BEGIN Stored data

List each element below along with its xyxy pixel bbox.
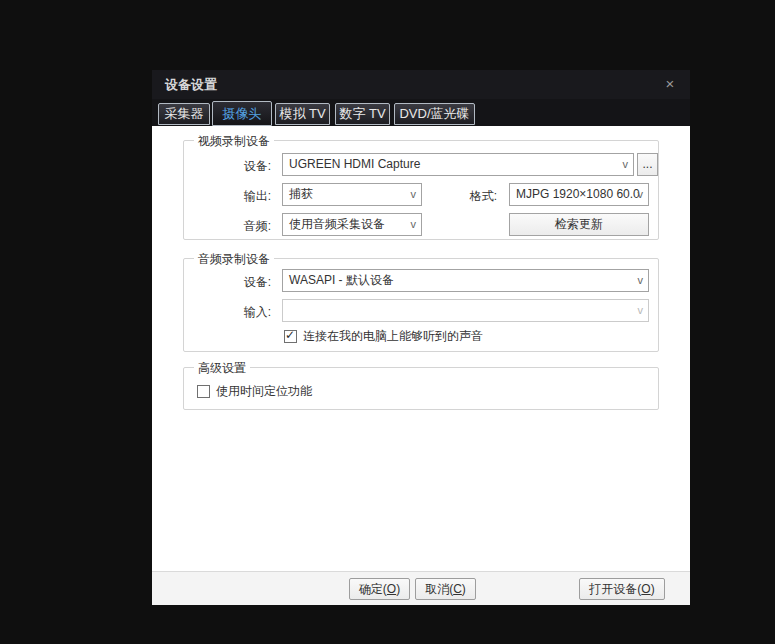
dropdown-arrow-icon: v	[638, 184, 644, 205]
dialog-content: 视频录制设备 设备: UGREEN HDMI Capture v ... 输出:…	[152, 126, 690, 571]
cancel-label-close: )	[462, 582, 466, 596]
format-label: 格式:	[447, 188, 497, 205]
desktop-background: { "window": { "title": "设备设置" }, "icons"…	[0, 0, 775, 644]
cancel-label: 取消(	[425, 582, 453, 596]
audio-input-select[interactable]: v	[282, 299, 649, 322]
ok-mnemonic: O	[387, 582, 396, 596]
tab-bar: 采集器 摄像头 模拟 TV 数字 TV DVD/蓝光碟	[152, 99, 690, 126]
open-device-mnemonic: O	[641, 582, 650, 596]
dialog-footer: 确定(O) 取消(C) 打开设备(O)	[152, 571, 690, 605]
title-bar: 设备设置 ×	[152, 70, 690, 99]
audio-device-label: 设备:	[221, 274, 271, 291]
audio-source-value: 使用音频采集设备	[289, 217, 385, 231]
ok-label: 确定(	[359, 582, 387, 596]
close-icon: ×	[666, 75, 675, 92]
audio-input-label: 输入:	[221, 304, 271, 321]
close-button[interactable]: ×	[655, 70, 685, 99]
ellipsis-icon: ...	[642, 157, 652, 171]
device-settings-dialog: 设备设置 × 采集器 摄像头 模拟 TV 数字 TV DVD/蓝光碟 视频录制设…	[152, 70, 690, 605]
dropdown-arrow-icon: v	[638, 300, 644, 321]
audio-device-select[interactable]: WASAPI - 默认设备 v	[282, 269, 649, 292]
video-recording-device-group: 视频录制设备 设备: UGREEN HDMI Capture v ... 输出:…	[183, 140, 659, 240]
tab-analog-tv[interactable]: 模拟 TV	[275, 103, 330, 125]
tab-dvd-bluray[interactable]: DVD/蓝光碟	[394, 103, 475, 125]
listen-on-computer-checkbox[interactable]: ✓ 连接在我的电脑上能够听到的声音	[284, 329, 483, 343]
dialog-title: 设备设置	[152, 70, 690, 99]
format-select[interactable]: MJPG 1920×1080 60.0 v	[509, 183, 649, 206]
tab-webcam[interactable]: 摄像头	[212, 101, 272, 126]
refresh-update-button[interactable]: 检索更新	[509, 213, 649, 236]
refresh-update-label: 检索更新	[555, 217, 603, 231]
dropdown-arrow-icon: v	[623, 154, 629, 175]
dropdown-arrow-icon: v	[411, 184, 417, 205]
audio-device-value: WASAPI - 默认设备	[289, 273, 394, 287]
audio-recording-device-group: 音频录制设备 设备: WASAPI - 默认设备 v 输入: v ✓ 连接在我的…	[183, 258, 659, 352]
advanced-settings-group: 高级设置 使用时间定位功能	[183, 367, 659, 410]
checkmark-icon: ✓	[285, 328, 295, 342]
cancel-button[interactable]: 取消(C)	[415, 578, 476, 600]
dropdown-arrow-icon: v	[638, 270, 644, 291]
advanced-group-title: 高级设置	[194, 360, 250, 377]
timeshift-label: 使用时间定位功能	[216, 383, 312, 400]
checkbox-box[interactable]	[197, 385, 210, 398]
output-label: 输出:	[221, 188, 271, 205]
timeshift-checkbox[interactable]: 使用时间定位功能	[197, 384, 312, 398]
ok-button[interactable]: 确定(O)	[349, 578, 410, 600]
video-device-browse-button[interactable]: ...	[637, 153, 658, 176]
open-device-button[interactable]: 打开设备(O)	[579, 578, 665, 600]
video-group-title: 视频录制设备	[194, 133, 274, 150]
output-value: 捕获	[289, 187, 313, 201]
open-device-label: 打开设备(	[589, 582, 641, 596]
video-device-select[interactable]: UGREEN HDMI Capture v	[282, 153, 634, 176]
output-select[interactable]: 捕获 v	[282, 183, 422, 206]
dropdown-arrow-icon: v	[411, 214, 417, 235]
audio-source-select[interactable]: 使用音频采集设备 v	[282, 213, 422, 236]
audio-source-label: 音频:	[221, 218, 271, 235]
tab-capture-device[interactable]: 采集器	[158, 103, 210, 125]
listen-on-computer-label: 连接在我的电脑上能够听到的声音	[303, 328, 483, 345]
video-device-label: 设备:	[221, 158, 271, 175]
open-device-label-close: )	[651, 582, 655, 596]
ok-label-close: )	[396, 582, 400, 596]
cancel-mnemonic: C	[453, 582, 462, 596]
video-device-value: UGREEN HDMI Capture	[289, 157, 420, 171]
checkbox-box[interactable]: ✓	[284, 330, 297, 343]
format-value: MJPG 1920×1080 60.0	[516, 187, 640, 201]
audio-group-title: 音频录制设备	[194, 251, 274, 268]
tab-digital-tv[interactable]: 数字 TV	[335, 103, 390, 125]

END Stored data

**Aim of the exercise:** Please count the lines in the material above that hold "format", and state only the number.

**Response to the exercise:** 3